Por: Maria Clara Rossini (mariaclararossini@usp.br)
Judeus perseguidos e quase exterminados, destruição arrasadora da África, negros escravizados, chineses totalmente marginalizados e o mar Mediterrâneo drenado. Mesmo que Hitler houvesse vencido a Segunda Guerra Mundial, esse nos parece um cenário um tanto exagerado e quase inimaginável inicialmente. Esse contexto de reviravolta em que o Eixo sai vitorioso da guerra é armado por Philip K. Dick no romance “O homem do castelo alto“(Editora Aleph, 2006).
O livro acompanha parte da história de diferentes personagens, todos interligados entre si de alguma forma, os quais vivem situações distintas que nos permitem entrar e conhecer aos poucos alguns aspectos dessa realidade. Por se passar em 1962, mesmo ano de lançamento do livro, os comentários e assuntos relacionados à guerra ainda eram muito latentes tanto no universo da obra quanto na realidade do próprio autor. Especulava-se que se o programa de mísseis da Alemanha tivesse sido desenvolvido, a humanidade estaria fazendo viagens para a Lua, Marte e Vênus poucos anos após a derrota dos Aliados.
Ao invés de Estados Unidos e União Soviética, desta vez uma espécie de Guerra Fria e disputa por áreas de controle no mapa é travada por Alemanha e Japão. Planos de bombardeamento e instabilidade política são alguns dos aspectos montados para que o cenário pareça o mais plausível e semelhante ao o nosso, dando pistas para um final reflexivo.

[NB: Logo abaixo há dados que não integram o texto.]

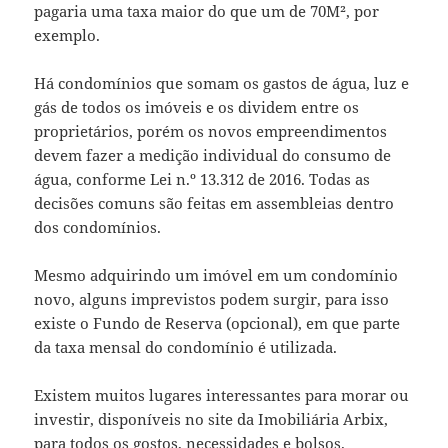
pagaria uma taxa maior do que um de 70M², por
exemplo.
Há condomínios que somam os gastos de água, luz e
gás de todos os imóveis e os dividem entre os
proprietários, porém os novos empreendimentos
devem fazer a medição individual do consumo de
água, conforme Lei n.º 13.312 de 2016. Todas as
decisões comuns são feitas em assembleias dentro
dos condomínios.
Mesmo adquirindo um imóvel em um condomínio
novo, alguns imprevistos podem surgir, para isso
existe o Fundo de Reserva (opcional), em que parte
da taxa mensal do condomínio é utilizada.
Existem muitos lugares interessantes para morar ou
investir, disponíveis no site da Imobiliária Arbix,
para todos os gostos, necessidades e bolsos.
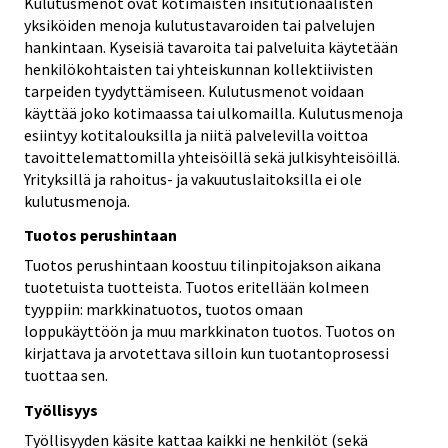
Kulutusmenot ovat kotimaisten insitutionaalisten
yksiköiden menoja kulutustavaroiden tai palvelujen
hankintaan. Kyseisiä tavaroita tai palveluita käytetään
henkilökohtaisten tai yhteiskunnan kollektiivisten
tarpeiden tyydyttämiseen. Kulutusmenot voidaan
käyttää joko kotimaassa tai ulkomailla. Kulutusmenoja
esiintyy kotitalouksilla ja niitä palvelevilla voittoa
tavoittelemattomilla yhteisöillä sekä julkisyhteisöillä.
Yrityksillä ja rahoitus- ja vakuutuslaitoksilla ei ole
kulutusmenoja.
Tuotos perushintaan
Tuotos perushintaan koostuu tilinpitojakson aikana
tuotetuista tuotteista. Tuotos eritellään kolmeen
tyyppiin: markkinatuotos, tuotos omaan
loppukäyttöön ja muu markkinaton tuotos. Tuotos on
kirjattava ja arvotettava silloin kun tuotantoprosessi
tuottaa sen.
Työllisyys
Työllisyyden käsite kattaa kaikki ne henkilöt (sekä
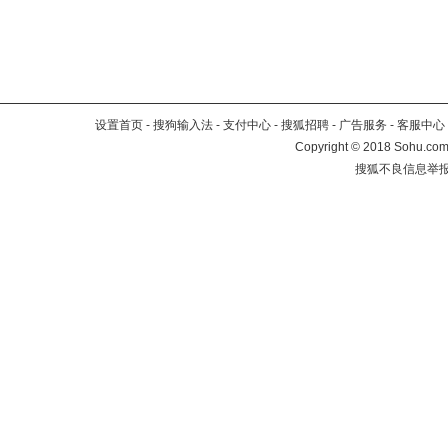
设置首页
-
搜狗输入法
-
支付中心
-
搜狐招聘
-
广告服务
-
客服中心
Copyright
©
2018 Sohu.com 
搜狐不良信息举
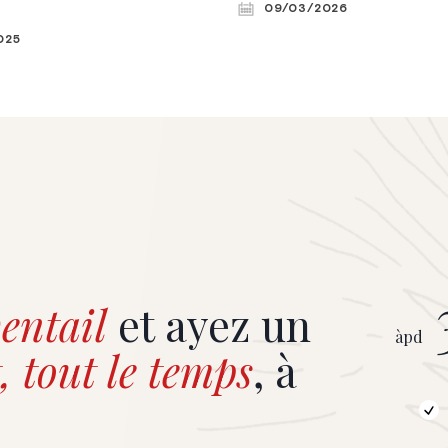
n que s’est déroulé le Forum de
09/03/2026
Introduite par duc Léopold d’Ar
e thème “Chroniques
025
a permis des échanges entre st
es”. © Constance le Hardÿ de
diplomates et chercheurs sur le
perspectives de la défense eu
Violaine Le Hardÿ de Beaulieu
entail
et ayez un
àpd
, tout le temps
, à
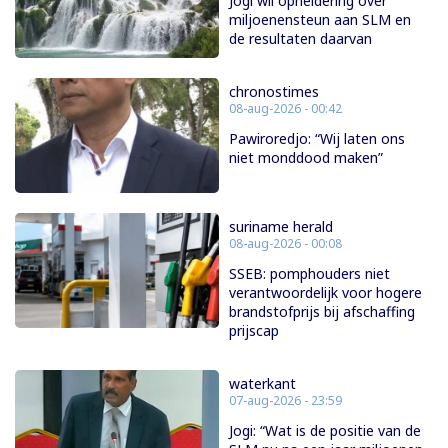
Jogi wil opheldering over
miljoenensteun aan SLM en
de resultaten daarvan
chronostimes
08-aug-2026 - 00:42
Pawiroredjo: “Wij laten ons
niet monddood maken”
suriname herald
08-aug-2026 - 00:08
SSEB: pomphouders niet
verantwoordelijk voor hogere
brandstofprijs bij afschaffing
prijscap
waterkant
07-aug-2026 - 23:59
Jogi: “Wat is de positie van de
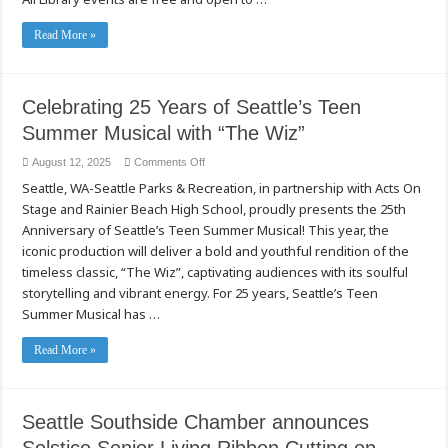
Read More »
Celebrating 25 Years of Seattle’s Teen
Summer Musical with “The Wiz”
on
August 12, 2025
Comments Off
Celebrating
Seattle, WA-Seattle Parks & Recreation, in partnership with Acts On
25
Years
Stage and Rainier Beach High School, proudly presents the 25th
of
Seattle’s
Anniversary of Seattle’s Teen Summer Musical! This year, the
Teen
Summer
iconic production will deliver a bold and youthful rendition of the
Musical
timeless classic, “The Wiz”, captivating audiences with its soulful
with
“The
storytelling and vibrant energy. For 25 years, Seattle’s Teen
Wiz”
Summer Musical has …
Read More »
Seattle Southside Chamber announces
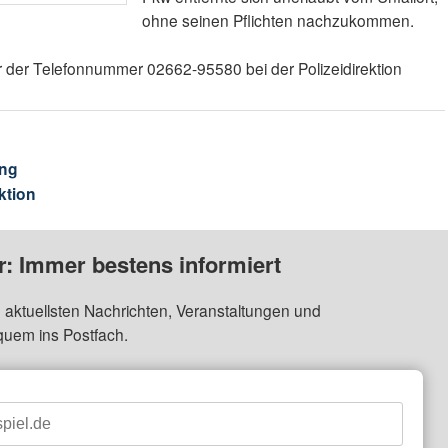
ohne seinen Pflichten nachzukommen.
ter der Telefonnummer 02662-95580 bei der Polizeidirektion
ng
ktion
: Immer bestens informiert
 aktuellsten Nachrichten, Veranstaltungen und
quem ins Postfach.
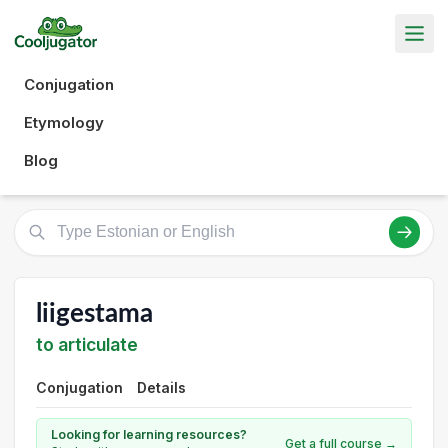
Conjugation
Etymology
Blog
liigestama
to articulate
Conjugation
Details
Looking for learning resources?
Get a full course →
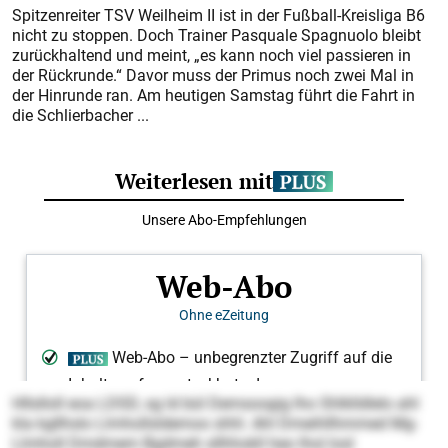
Spitzenreiter TSV Weilheim II ist in der Fußball-Kreisliga B6
nicht zu stoppen. Doch Trainer Pasquale Spagnuolo bleibt
zurückhaltend und meint, „es kann noch viel passieren in
der Rückrunde.“ Davor muss der Primus noch zwei Mal in
der Hinrunde ran. Am heutigen Samstag führt die Fahrt in
die Schlierbacher ...
Hllslloll eoa LDSD, sg ld bül Demsoogig lho Shlklldlelo ahl
kla kgllhslo Llmhollsldemoo shhl. Ahl Dmeihllhmmed Mg-
Llmholl Dmdmem Bgdmeh sllhhokll heo lhol losl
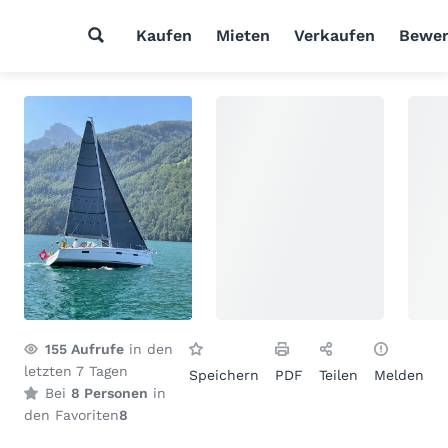
Kaufen
Mieten
Verkaufen
Bewer
155
Aufrufe
in den
letzten 7 Tagen
Speichern
PDF
Teilen
Melden
Bei
8 Personen
in
den Favoriten
8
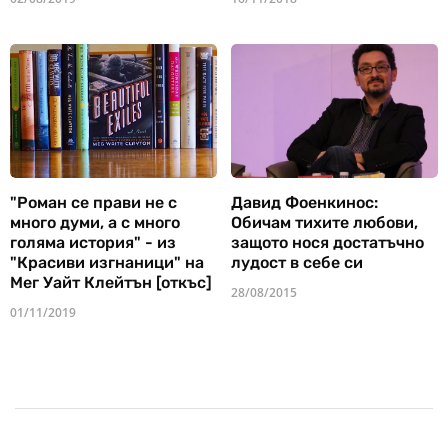
"Роман се прави не с
Давид Фоенкинос:
много думи, а с много
Обичам тихите любови,
голяма история" - из
защото нося достатъчно
"Красиви изгнаници" на
лудост в себе си
Мег Уайт Клейтън [откъс]
28/08/2015
01/11/2019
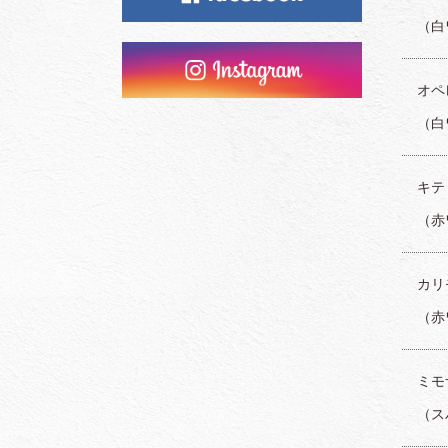
（白
オペレ
（白
キティ
（赤
カリモ
（赤
ミモザ
（ス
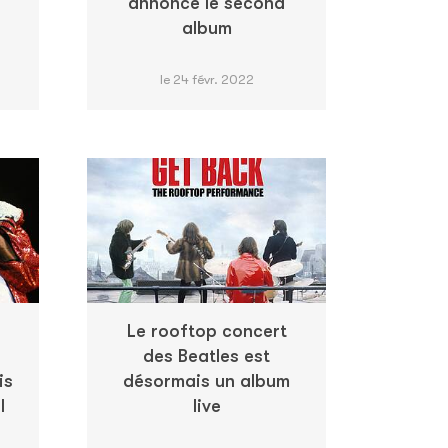
annonce le second
album
le 24 févr. 2022
Le rooftop concert
des Beatles est
is
désormais un album
l
live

Depois que o leitor já está confortável e situado na história, o elemento mais interessante do enredo entra em cena: “O gafanhoto torna-se pesado“. Trata-se de um livro, lido por alguns personagens e que se tornou um sucesso de vendas, o qual especula uma realidade em que os Estados Unidos teria vencido a guerra. Esse livro fictício traz uma metalinguagem riquíssima e atrai ainda mais nossa atenção. O tal “homem do castelo alto” faz referência ao autor do “gafanhoto”, o qual moraria em uma espécie de castelo ou forte muito protegido e isolado para se manter a salvo dos nazistas.
A brincadeira entre realidade e ficção, reforçada pela presença da metalinguagem, é o verdadeiro sentido da obra. Philip K. Dick se tornou um clássico da ficção científica por trazer questionamentos como “o que é realidade?” para seus livros, pergunta que incomodava ele próprio.
O final de ambos os livros são misteriosos: o do livro fictício pelo fato de a personagem que está lendo-o não revelar seu conteúdo, e o do livro real por nos fazer questionar nosso mundo. Será que o contexto bolado no romance é tão distante ou exagerado assim? Será que a imposição das diferenças sociais devido às etnias também não está presente atualmente? As últimas páginas são livres para interpretações, em que uma única frase pode desestabilizar o leitor, fazendo com que ele confunda realidade e suposição. Ironicamente, é a tentativa de explicar O gafanhoto torna-se pesado que levanta as dúvidas sobre O homem do castelo alto. Afinal de contas, são as perguntas que tornam a leitura muito mais fantástica.